**Task objective**: Note each line of the entries that includes "formele". Then copy those lines.

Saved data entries

* * * * * * * * *

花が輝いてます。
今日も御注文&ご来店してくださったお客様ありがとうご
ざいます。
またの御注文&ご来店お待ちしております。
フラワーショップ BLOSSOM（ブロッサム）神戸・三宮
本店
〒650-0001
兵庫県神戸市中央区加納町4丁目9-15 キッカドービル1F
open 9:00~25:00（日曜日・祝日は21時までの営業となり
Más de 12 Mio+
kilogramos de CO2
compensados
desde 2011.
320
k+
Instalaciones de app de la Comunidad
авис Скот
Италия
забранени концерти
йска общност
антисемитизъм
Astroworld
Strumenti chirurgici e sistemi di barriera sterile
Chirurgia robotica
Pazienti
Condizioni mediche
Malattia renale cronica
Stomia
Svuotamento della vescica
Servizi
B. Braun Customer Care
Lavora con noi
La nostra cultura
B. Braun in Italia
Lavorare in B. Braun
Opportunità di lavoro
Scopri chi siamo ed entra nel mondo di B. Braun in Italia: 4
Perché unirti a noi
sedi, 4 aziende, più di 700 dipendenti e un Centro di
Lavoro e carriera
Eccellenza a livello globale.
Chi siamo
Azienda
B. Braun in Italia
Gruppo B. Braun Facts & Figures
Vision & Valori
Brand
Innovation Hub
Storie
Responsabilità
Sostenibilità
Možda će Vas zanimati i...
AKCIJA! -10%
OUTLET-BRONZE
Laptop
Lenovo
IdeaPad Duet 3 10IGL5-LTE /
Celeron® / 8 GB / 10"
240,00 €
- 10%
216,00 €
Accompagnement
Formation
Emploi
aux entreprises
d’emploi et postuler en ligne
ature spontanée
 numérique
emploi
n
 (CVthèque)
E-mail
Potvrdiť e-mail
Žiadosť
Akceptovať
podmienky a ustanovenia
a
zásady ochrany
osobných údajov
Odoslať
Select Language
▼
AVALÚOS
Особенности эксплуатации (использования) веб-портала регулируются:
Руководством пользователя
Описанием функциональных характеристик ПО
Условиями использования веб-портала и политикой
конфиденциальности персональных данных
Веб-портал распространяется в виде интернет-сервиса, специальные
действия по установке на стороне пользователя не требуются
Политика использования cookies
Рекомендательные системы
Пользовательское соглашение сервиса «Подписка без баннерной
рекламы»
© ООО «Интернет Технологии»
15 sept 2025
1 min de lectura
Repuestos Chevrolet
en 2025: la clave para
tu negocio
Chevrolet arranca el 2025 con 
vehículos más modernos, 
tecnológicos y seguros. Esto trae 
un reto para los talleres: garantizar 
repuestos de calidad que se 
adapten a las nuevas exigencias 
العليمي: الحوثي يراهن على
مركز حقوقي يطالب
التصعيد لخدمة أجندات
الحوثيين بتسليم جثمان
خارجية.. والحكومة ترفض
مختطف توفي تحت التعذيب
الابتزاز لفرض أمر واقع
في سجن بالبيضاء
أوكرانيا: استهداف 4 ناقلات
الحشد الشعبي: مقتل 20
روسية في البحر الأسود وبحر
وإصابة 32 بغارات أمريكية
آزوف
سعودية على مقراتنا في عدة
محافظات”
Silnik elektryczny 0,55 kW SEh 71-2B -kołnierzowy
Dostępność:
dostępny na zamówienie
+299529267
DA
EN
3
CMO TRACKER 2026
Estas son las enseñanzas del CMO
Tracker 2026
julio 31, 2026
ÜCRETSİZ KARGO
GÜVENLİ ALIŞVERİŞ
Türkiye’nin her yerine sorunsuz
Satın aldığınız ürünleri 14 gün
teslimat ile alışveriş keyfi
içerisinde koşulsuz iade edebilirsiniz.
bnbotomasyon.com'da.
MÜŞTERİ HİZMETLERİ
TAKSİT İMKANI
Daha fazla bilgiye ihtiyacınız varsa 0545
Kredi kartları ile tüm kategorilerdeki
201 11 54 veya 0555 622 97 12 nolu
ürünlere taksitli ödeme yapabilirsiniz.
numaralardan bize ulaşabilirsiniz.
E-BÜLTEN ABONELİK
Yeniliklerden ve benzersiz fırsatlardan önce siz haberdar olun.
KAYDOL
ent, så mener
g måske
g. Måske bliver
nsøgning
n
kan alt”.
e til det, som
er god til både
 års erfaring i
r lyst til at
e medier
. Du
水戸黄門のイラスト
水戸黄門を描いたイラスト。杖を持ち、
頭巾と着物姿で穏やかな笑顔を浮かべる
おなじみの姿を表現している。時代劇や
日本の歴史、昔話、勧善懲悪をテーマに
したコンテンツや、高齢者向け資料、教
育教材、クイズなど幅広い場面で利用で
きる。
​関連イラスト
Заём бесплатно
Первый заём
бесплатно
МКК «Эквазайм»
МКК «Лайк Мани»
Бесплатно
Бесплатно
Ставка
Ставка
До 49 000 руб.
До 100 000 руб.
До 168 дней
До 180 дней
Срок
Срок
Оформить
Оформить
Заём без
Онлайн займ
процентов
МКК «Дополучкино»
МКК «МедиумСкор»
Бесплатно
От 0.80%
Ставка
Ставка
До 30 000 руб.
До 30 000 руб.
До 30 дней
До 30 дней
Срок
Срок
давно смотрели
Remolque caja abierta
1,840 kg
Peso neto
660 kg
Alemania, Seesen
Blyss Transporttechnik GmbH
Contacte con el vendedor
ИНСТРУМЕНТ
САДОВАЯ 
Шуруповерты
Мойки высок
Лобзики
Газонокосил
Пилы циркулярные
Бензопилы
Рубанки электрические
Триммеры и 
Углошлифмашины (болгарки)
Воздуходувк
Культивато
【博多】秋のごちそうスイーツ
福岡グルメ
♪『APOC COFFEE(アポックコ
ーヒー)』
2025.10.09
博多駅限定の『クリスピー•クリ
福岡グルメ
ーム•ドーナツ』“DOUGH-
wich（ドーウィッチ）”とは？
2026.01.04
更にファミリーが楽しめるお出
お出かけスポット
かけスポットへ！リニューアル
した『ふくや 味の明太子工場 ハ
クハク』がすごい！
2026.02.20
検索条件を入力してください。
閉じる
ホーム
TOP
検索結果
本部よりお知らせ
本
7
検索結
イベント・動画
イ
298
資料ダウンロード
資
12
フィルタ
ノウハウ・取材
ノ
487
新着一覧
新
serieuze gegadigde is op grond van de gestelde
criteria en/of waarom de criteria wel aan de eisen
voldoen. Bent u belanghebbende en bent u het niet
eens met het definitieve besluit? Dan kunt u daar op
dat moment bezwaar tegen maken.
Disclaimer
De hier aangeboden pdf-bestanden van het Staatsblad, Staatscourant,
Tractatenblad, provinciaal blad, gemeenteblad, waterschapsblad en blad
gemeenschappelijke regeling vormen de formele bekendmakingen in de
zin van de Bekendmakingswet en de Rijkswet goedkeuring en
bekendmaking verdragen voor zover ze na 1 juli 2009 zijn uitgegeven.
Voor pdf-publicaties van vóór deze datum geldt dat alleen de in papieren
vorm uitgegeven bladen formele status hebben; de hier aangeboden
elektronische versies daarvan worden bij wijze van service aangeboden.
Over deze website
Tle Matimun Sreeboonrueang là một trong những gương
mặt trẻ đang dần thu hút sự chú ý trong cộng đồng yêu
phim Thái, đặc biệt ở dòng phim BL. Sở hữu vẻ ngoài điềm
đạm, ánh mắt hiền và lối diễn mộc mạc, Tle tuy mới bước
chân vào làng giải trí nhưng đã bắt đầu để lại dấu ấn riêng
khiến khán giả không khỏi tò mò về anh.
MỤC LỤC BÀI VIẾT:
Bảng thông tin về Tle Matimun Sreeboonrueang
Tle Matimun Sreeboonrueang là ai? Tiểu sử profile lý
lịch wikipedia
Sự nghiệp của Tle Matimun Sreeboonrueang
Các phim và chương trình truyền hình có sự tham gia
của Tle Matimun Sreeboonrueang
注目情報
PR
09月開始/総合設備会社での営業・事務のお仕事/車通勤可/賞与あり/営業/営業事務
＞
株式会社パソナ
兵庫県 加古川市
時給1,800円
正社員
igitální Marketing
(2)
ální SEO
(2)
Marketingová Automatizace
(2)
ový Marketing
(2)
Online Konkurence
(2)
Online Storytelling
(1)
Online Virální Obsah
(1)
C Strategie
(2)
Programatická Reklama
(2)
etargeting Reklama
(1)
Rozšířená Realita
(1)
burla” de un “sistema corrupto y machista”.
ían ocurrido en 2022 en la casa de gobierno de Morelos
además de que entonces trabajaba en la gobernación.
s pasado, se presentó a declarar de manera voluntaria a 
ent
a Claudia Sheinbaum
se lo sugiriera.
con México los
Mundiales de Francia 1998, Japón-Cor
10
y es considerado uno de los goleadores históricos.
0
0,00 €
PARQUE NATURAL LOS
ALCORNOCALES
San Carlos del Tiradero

* * * * * * * * *

**Exercise answer**:
gemeenschappelijke regeling vormen de formele bekendmakingen in de
vorm uitgegeven bladen formele status hebben; de hier aangeboden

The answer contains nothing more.